The synthesis of ethyl (1) and benzyl (5) carbamate analogues (Scheme 1) was achieved using the corresponding commercially available ethyl or benzyl chloroformate in 72% and 48% yield, respectively (route A). For compound 11, the S-4-nitrobenzyl chlorothioformate was first prepared using triphosgene and was then reacted with l-homoserine lactone (route A). In other cases, para-nitrophenyl chloroformate was first reacted with various alcohols and thiols to produce activated para-nitrophenyl carbonates or thiocarbonates which were further involved in reaction with l-homoserine lactone or (d-homoserine lactone for compound 3) (route B) [34]. Thus, compounds 2–4 and 6–10 were synthesized in two steps with overall yields ranging from 11% to 41%. For hydrazide analogues, the reaction of hydrazine with various esters gave the corresponding hydrazides which were used in a nucleophilic substitution reaction with α-bromo-γ-butyrolactone furnishing hydrazides AHLs analogues 12–14 in good yield over two steps.

Scheme 1

Synthesis of carbamate, thiocarbamate, and hydrazide analogues of acylhomoserine lactone.
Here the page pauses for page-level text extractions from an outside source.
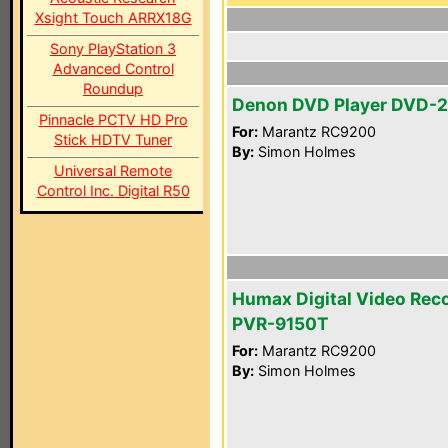
Xsight Touch ARRX18G
Sony PlayStation 3
Advanced Control
Roundup
Denon DVD Player DVD-
Pinnacle PCTV HD Pro
For:
Marantz RC9200
Stick HDTV Tuner
By:
Simon Holmes
Universal Remote
Control Inc. Digital R50
Humax Digital Video Rec
PVR-9150T
For:
Marantz RC9200
By:
Simon Holmes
3.2. Biological Evaluation

All compounds were evaluated for the ability to induce bioluminescence (agonistic activity) or to decrease bioluminescence in the presence of 3-oxo-hexanoyl-l-homoserine lactone (OHHL) at 200 nM (antagonistic activity) [35]. Hydrazide AHL analogues were deprived of any activity. Among carbamate analogues, only the ethyl carbamate derivative (1) exhibited very weak agonistic activity by inducing at 200 µM 18% of the bioluminescence obtained with the natural ligand OHHL at a concentration of 200 nM.
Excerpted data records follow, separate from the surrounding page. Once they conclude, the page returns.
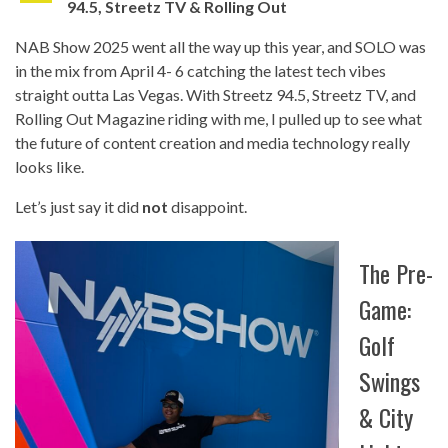
94.5, Streetz TV & Rolling Out
NAB Show 2025 went all the way up this year, and SOLO was
in the mix from April 4- 6 catching the latest tech vibes
straight outta Las Vegas. With Streetz 94.5, Streetz TV, and
Rolling Out Magazine riding with me, I pulled up to see what
the future of content creation and media technology really
looks like.
Let’s just say it did
not
disappoint.
The Pre-
Game:
Golf
Swings
& City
A first assessment of the antagonistic activity was performed by measuring residual bioluminescence at 100 µM concentration of analogues in competition with 200 nM of OHHL. Compounds 2, 4–7, and 9–11 were found to considerably decrease the bioluminescence (Figure 2). A residual bioluminescence of 42% for the l-butyl carbamate derivative 2 vs. 89% for the d-isomer 3 was measured showing the influence of the configuration on luminescence and therefore on QS inhibition [36]. A remaining luminescence of 22% was observed for the hexyl carbamate analogue 4, the most active among alkyl carbamate analogues. With respect to aromatic analogues, 7, 9, 10, and 11 were found to be the most active with a residual bioluminescence of about 10%. Interestingly, the thiocarbamates analogues 9 and 10 were found more active than the corresponding oxygenated carbamate analogues 2 and 5.

Figure 2

Antagonistic activity of carbamate and thiocarbamate analogues 1–11: residual bioluminescence observed for all compounds at 100 µM. The luminescence was induced by OHHL at a concentration of 200 nM.

To determine IC50 values, the decrease of bioluminescence of was measured using increasing concentration of each compound in presence of 200 nM of OHHL (Table 1). Values ranging from 22 to 94 µM, in the range of other reported of AHL-structurally related QS inhibitors [3,7,10], were measured for compounds 2, 4–7, and 9–11. Differences in the calculated LogP values are consistent with inhibitory activity for most compounds except 4-nitrobenzyl analogues. This is the case for all thiocarbamates vs. carbamates, and also when comparing the butyl (2) and hexyl (4) derivatives, or the benzyl and 4-bromobenzyl substituents.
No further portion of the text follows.